Good Stroke

Issue 9 | Winter 2022 |



             I’m listening to Big Daddy Webster’s band and digging it
                          but can’t help noticing that Daddy is not quite himself,
is as talented as ever and as jovial and charismatic
                          as the leader of a band this good would have to be
             yet somewhat subdued, a little less talky, a little more
prone to sit during solos instead of standing
                          at the mike. When the band takes a break, I say,
“Great as always, Daddy,” to which he replies, not “Thanks”

             or “Good to see you” but “I had a stroke,” of all things,
                          to which I say, “Well, I’ll be damned,” though it isn’t long
before we’re talking about what we usually talk about,
                          which is music, in the course of which Big Daddy
             observes that European rock is not as good as
the American kind because Europeans don’t have
                          garages: all things being equal, if you’re born Jean-Luc
             in Marseilles instead of Carl in Oakland, the odds

             are that much more against your becoming a guitar hero
                          or just an ordinary drummer, at which point
the guy who actually plays drums in Big Daddy’s band
                          hears us and, thinking we’re talking about him,
             comes over and says, “I had a stroke, too.”
How about that?
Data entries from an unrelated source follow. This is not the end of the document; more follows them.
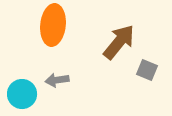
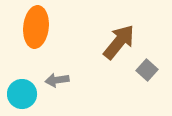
orange ellipse: moved 17 px left, 2 px down
gray square: rotated 20 degrees clockwise
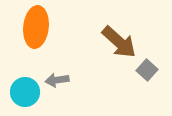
brown arrow: rotated 93 degrees clockwise
cyan circle: moved 3 px right, 2 px up
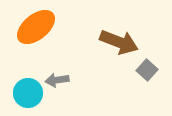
orange ellipse: rotated 45 degrees clockwise
brown arrow: rotated 21 degrees counterclockwise
cyan circle: moved 3 px right, 1 px down
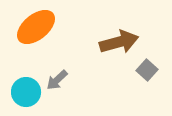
brown arrow: rotated 36 degrees counterclockwise
gray arrow: rotated 35 degrees counterclockwise
cyan circle: moved 2 px left, 1 px up
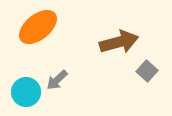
orange ellipse: moved 2 px right
gray square: moved 1 px down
Four guys in the band, and half
                          of them have had strokes, which strikes this observer
             as very likely over the national average, and this

             without having heard from the other two musicians.
                          “Yeah, you have to have a stroke to play in this band,”
says Big Daddy Webster, to which the drummer replies,
                          “Yeah, but I had a good stroke,” meaning one which
             came more as a warning than a catastrophe,
and here I can’t help thinking of the student
                          who told me how his aunt heard his uncle struggling
             in the other room and rushed in to find him

             writhing on the floor and called an ambulance,
                          though the doctor said if she’d found him
five minutes later, he would have been dead,
                          whereas this same uncle has spent the last decade
             in a vegetative state in a nursing home. O chance!
You giveth, and you taketh away as well. On December 27,
                          1831, Charles Darwin stepped aboard the HMS Beagle
             and began a five-year journey that would result

             in his theory of natural selection, yet he almost
                          didn’t: having dropped out of medical school
(too much blood, too many operations without
                          anesthesia, including on children), Darwin
             decided to become a clergyman and live
in the countryside, where he could pursue
                          his interests in natural history, but he was approached
             first by Captain Robert Fitzroy, who invited him

             to sail on the Beagle as Fitzroy’s unpaid companion,
                          during the course of which trip he learned
that the captain was an ardent disciple
                          of German physiognomist Johann Kaspar Lavater,
             who believed that a person’s character traits
could be revealed by examining their “lines
                          of countenance” and thus, in Darwin’s words,
             “I had run a very narrow risk of being rejected,

             on account of the shape of my nose! [Fitzroy]
                          was convinced that he could judge a man’s character
by the outline of his features, and he doubted
                          whether anyone with my nose could possess
             sufficient energy and determination for the voyage.
But I think he was afterwards well-satisfied
                          that my nose had spoken falsely.” Now the theories
             espoused in Lavater’s Physiognomy are clearly

             nonsense, are folderol, gimcrackery, hogwash,
                          baloney, balderdash. Horse feathers. Poppycock,
claptrap, banana oil. A four-year-old could see
                          through them. Yet historians tell us that this book
             attained a wide readership, largely because
it was handsomely published and lavishly
                          illustrated, meaning that a seeming work
             of science almost put Darwin out of business,

             though that work succeeded in winning
                          many followers not because of its scientific nature
but because it was beautiful. Damn you to hell,
                          art, you fool us every time. Thank you for not
             putting all your trust in Johann Kaspar Lavater,
Captain Fitzroy! Without Darwin, there’d be
                          no theory of evolution or at least not the one
             we have today. We’d still think we are the result

             of a kind of magic trick performed by God.
                          “Shazam!” says God. “Hmm, not bad. Now let me
make a mate for him so he’ll have someone to watch TV
                          with. Shazam! Now let me make a TV, then chips
             and beer.” America, your garages are the wombs
from which thousands of bands have burst. May all
                          your strokes be good ones—they’re the ones that lead
             to better lifestyle choices, also better stories.